The Mysteries of Udolpho cover
Castles

The Mysteries of Udolpho

Radcliffe, Ann Ward · 2002 · 19 min

Across the Apennines

Montoni chooses to travel by carriage across the country toward the Apennines rather than embark on the Brenta. His manner toward Emily is unusually severe, confirming her suspicion that the journey is meant to break her resistance and force her marriage to Count Morano in secret. Though the countryside is beautiful, Emily is too absorbed in thoughts of Valancourt and in dread of what awaits her to take pleasure in it; she can only occasionally smile at Annette’s naïve remarks about the scenery.

The Mountain Vista

As the travelers climb into the Apennines, the road winds between massive pine-forests that wall out the view and lend a solemn gloom to the journey. At length the drivers halt at a little plain, and a magnificent prospect opens below: an amphitheatre of mountains, the Italian campagna with its cities and rivers, and the Adriatic on the far horizon, into which the Po and the Brenta pour their waters. Emily, forgetting her sorrows for a moment, gazes long on the splendour of the world she is leaving, weeping for Valancourt, who is all she values in it.

Through the Pine Forests

The journey resumes through narrowing passes and towering pines, where the road winds steeply over crags and precipices.

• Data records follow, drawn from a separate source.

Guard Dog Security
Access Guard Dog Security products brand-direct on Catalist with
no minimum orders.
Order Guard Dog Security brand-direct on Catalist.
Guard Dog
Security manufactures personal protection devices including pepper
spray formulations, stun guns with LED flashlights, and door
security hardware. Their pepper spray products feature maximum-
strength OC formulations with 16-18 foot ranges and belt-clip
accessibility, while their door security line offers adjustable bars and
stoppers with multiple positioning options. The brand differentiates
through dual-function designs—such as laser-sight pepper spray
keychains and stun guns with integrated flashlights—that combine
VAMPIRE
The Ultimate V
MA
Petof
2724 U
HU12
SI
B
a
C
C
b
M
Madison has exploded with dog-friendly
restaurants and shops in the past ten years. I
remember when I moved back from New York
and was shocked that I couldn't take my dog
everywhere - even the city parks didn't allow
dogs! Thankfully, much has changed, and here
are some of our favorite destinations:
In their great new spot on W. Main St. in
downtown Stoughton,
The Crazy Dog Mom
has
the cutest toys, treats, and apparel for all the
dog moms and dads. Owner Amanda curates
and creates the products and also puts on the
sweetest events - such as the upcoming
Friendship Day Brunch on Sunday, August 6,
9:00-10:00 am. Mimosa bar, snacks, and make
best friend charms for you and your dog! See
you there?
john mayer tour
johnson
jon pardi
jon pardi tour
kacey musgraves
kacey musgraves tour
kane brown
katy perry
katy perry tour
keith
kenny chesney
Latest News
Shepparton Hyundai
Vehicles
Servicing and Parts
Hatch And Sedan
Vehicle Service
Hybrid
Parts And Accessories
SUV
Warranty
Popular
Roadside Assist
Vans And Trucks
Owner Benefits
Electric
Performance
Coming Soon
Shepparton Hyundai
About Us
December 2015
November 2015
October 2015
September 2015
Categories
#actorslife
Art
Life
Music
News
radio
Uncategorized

The scene shifts continually: barren rocks with flashing cataracts alternate with narrow pastoral vales where goats browse and shepherd’s cabins stand beside clear streams. Although wild and romantic, the Apennine landscape moves Emily less profoundly than the Alps once did; she is often elevated but seldom struck with the same indescribable awe. Toward nightfall the road descends into a deep valley ringed by inaccessible mountains, and a vista opens toward the Apennines’ darkest heights.

First Sight of Udolpho

As the sun sinks behind the descending mountains, its rays break through an opening in the cliffs and fall on the towers and battlements of a castle that crowns a precipice above. Montoni, silent for hours, at last speaks: “There is Udolpho.” Emily gazes with melancholy awe at the gothic mass of dark grey stone. The light fades from its walls, leaving a deepening purple tint; the towers grow more sombre as twilight thickens, and the castle seems to stand the gloomy sovereign of the scene. The carriages then ascend into the dark woods that surround the fortress.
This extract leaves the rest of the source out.